К 15 июля 1941 г. прошло три месяца с заключения соглашения между Гейдрихом и Вагнером, но все еще никаких правил фильтрации не было разработано. В этом вопросе 6-е управление РСХА, внешняя СД (разведка), было обязано действовать совместно с абвером. Тем самым Канарис оказался на виду, и Райнеке пригласил его в свою канцелярию, чтобы переговорить с Мюллером — шефом 4-го управления РСХА (гестапо). Не будем преувеличивать достоинств Канариса, но факт, что он лично не пошел, а послал туда вместо себя австрийского бригадира Эрвина Лахузена, начальника отдела «Абвер II». Абшаген говорит, что это произошло по причине глубокой нелюбви Канариса к Райнеке, мелкому партийному деятелю, и к Генриху Мюллеру, одиозному полицейскому. Личная антипатия — это плохое оправдание для воздержания от личных действий. Однако Абшаген не только пространно говорит об ужасной личности Мюллера, но и открыто признает, что его герой боялся этого человека. На допросе в Нюрнберге Лахузен старательно уклонялся от этой темы. Он назвал другую причину, которую Канарис ему представил, объясняя, почему не встретил Мюллера: «Как начальник отдела, он не мог вести разговор так же открыто, как я, потому что, благодаря моему подчиненному положению, я мог использовать более крепкие выражения». В соответствии с этой замечательной логикой было бы все же лучше послать к Мюллеру свою конторскую уборщицу, но сторонники идеи «великого Канариса», вроде Абшагена и Лахузена, видят в таком ходе мыслей тонкость куда более глубокую, чем все, что может сверкнуть в нормальном нордическом черепе.
Лахузен прибыл в канцелярию Райнеке, снабдил того двумя строчками аргументов, которые должны были обеспечить его «золотым мостиком» для преодоления возражений Мюллера. Были собраны доказательства, чтобы продемонстрировать, что уже менее чем через четыре недели после начала наступления на Советский Союз германские войска будто бы подавлены (чего не было, того не было. — Ред.

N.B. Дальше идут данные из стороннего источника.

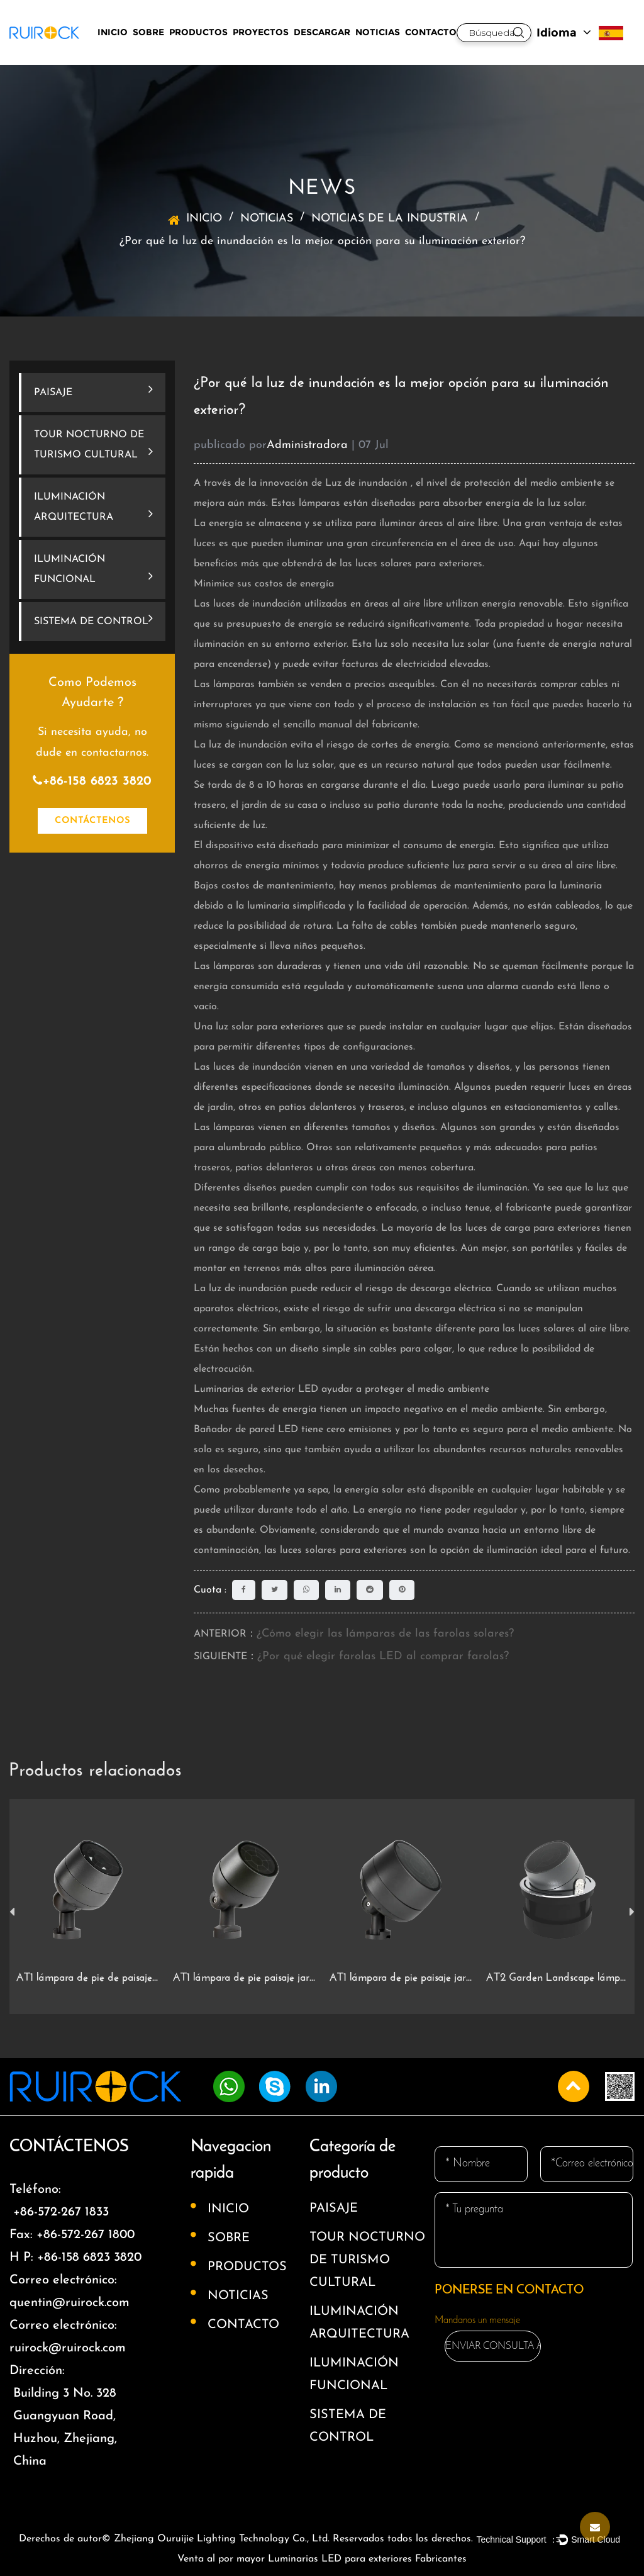  I want to click on ¿Por qué elegir farolas LED al comprar farolas?, so click(383, 1656).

) зрелищем публичных массовых казней евреев и подозреваемых лиц. Также были получены доказательства, что русские уже знают о фильтрации лагерей для военнопленных и что это усиливает их волю к сопротивлению. Последнее, к сожалению, было недостаточно сильным аргументом, потому что на 15 июля 1941 г. определенно не было признаков, что русские не желают сдаваться. Сотни тысяч солдат Красной армии уже попали в плен, и примерно четыре миллиона сдадутся к концу этого года (в течение 1941 г. попало в плен и пропало без вести 2 335 482 военнослужащих Красной армии и Военно-морского флота плюс 500 тыс. военнообязанных, не зачисленных в списки войсковых формирований. Из этого общего числа 500 тыс. можно считать погибшими в боях. Следовательно, в плен попало около 2,4 млн военнослужащих. — Ред.). Поэтому Мюллер легко отразил этот аргумент. Что касается массовых казней, он предложил издать приказ, предусматривающий, чтобы они проводились в глухих местах, подальше от поселений, — приказ, который легко выполнить в такой стране, как Советский Союз. Что касается Райнеке, он отказался от «золотого мостика». В течение всего совещания он вел себя как эхо Мюллера, заявляя, что немецкие штабные офицеры все еще пребывают в «ледниковом периоде», а не в нынешнем веке национал-социализма. Райнеке также обрисовал приказы, которые он собирается издать в ближайшем будущем для особого обращения с советскими военнопленными, подчеркивая важность хлыста и необходимость постоянного применения огнестрельного оружия. Ни Мюллер, ни Райнеке не уточнили правил для селективного уничтожения людей. Агенты тайной полиции должны руководствоваться единственно внешним еврейским видом либо уликами от более высоких органов разведки при определении двух основных контингентов для казней. Лахузен повернулся к Мюллеру и спросил: «Скажите мне, согласно каким принципам происходит этот отбор? Вы это определяете по росту этого человека или по размеру его обуви?»